Pacer launches US small-cap ‘Cash Cows’ ETF with momentum tilt

May 9th, 2023 | By | Category: Equities

Pacer ETFs has added a new US small-cap equity ETF to its ‘Cash Cows’ product line-up.

Pacer launches momentum-tilted US small-cap ‘Cash Cows’ ETF

The fund tilts towards stocks with high share price momentum.

The Pacer US Small Cap Cash Cows Growth Leaders ETF (CAFG US) has been listed on Nasdaq with an expense ratio of 0.59%.

Pacer’s Cash Cow ETFs are smart beta funds that generally select and weight their constituent stocks based on a free cash flow yield filter, a methodology that aims to target financially robust companies, thereby tilting portfolios towards the quality factor.

Free cash flow is the cash remaining after a company has paid expenses, interest, taxes, and long-term investments. It can be used to buy back stock, pay dividends, or participate in mergers and acquisitions. The ability to generate a high free cash flow yield indicates a company is producing more cash than it needs to run the business and can invest in growth opportunities.

Pacer’s Cash Cow line-up now consists of nine ETFs with the other funds delivering US large-cap, US growth, global, developed ex-US, and emerging market exposures.
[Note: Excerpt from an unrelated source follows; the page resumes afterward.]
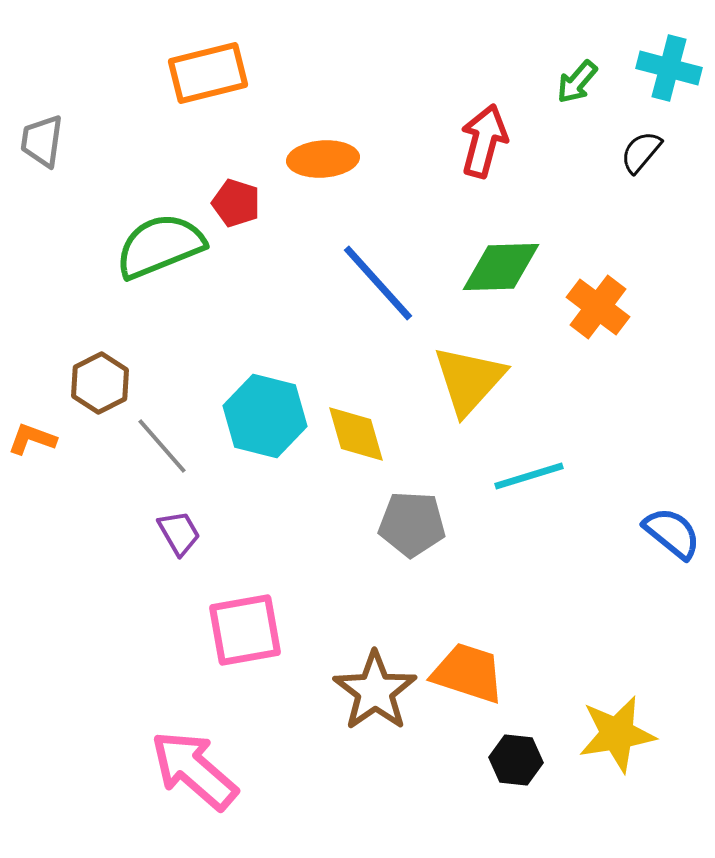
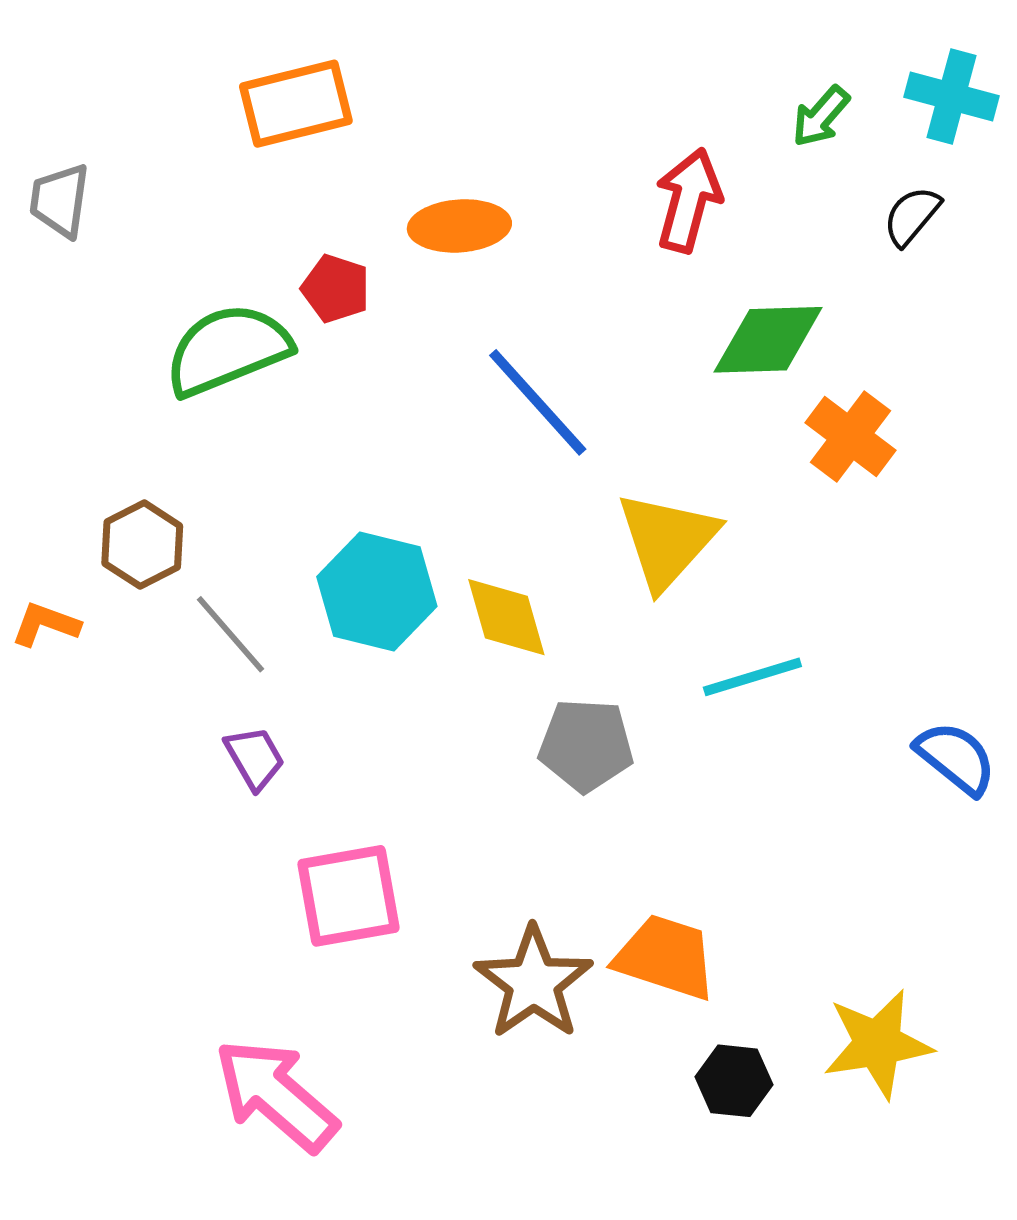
green diamond: (501, 267) -> (768, 340), moved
The suite also includes another US small-cap fund as well as a diversified fund that allocates across the other ETFs in the series.

Methodology

The new ETF is linked to the proprietary Pacer US Small Cap Cash Cows Growth Leaders Index which is constructed from the S&P Small-Cap 600 universe.

The methodology selects the 100 securities with the highest free cash flow margins over the past 12-month period.

While most of the existing Pacer Cash Cow ETFs weight their constituents by free cash flow yield, including the $2bn Pacer US Small Cap Cash Cows 100 ETF (CALF US) which also has an expense ratio of 0.59%, CAFG weights its holdings according to 12-month share price momentum. Any individual stock is capped at 5%.

According to Pacer, while the P/E ratio of the index is virtually identical to the S&P Small-Cap 600, its free cash flow margin is notably higher at 19.94% (compared to 4.57%) highlighting the strategy’s lean towards the quality factor.

The index is notably tilted towards stocks from the information technology (31.2%), health care (18.5%), and consumer discretionary (14.2%) sectors with the next-largest sector exposures being industrials (9.8%) and consumer staples (8.9%).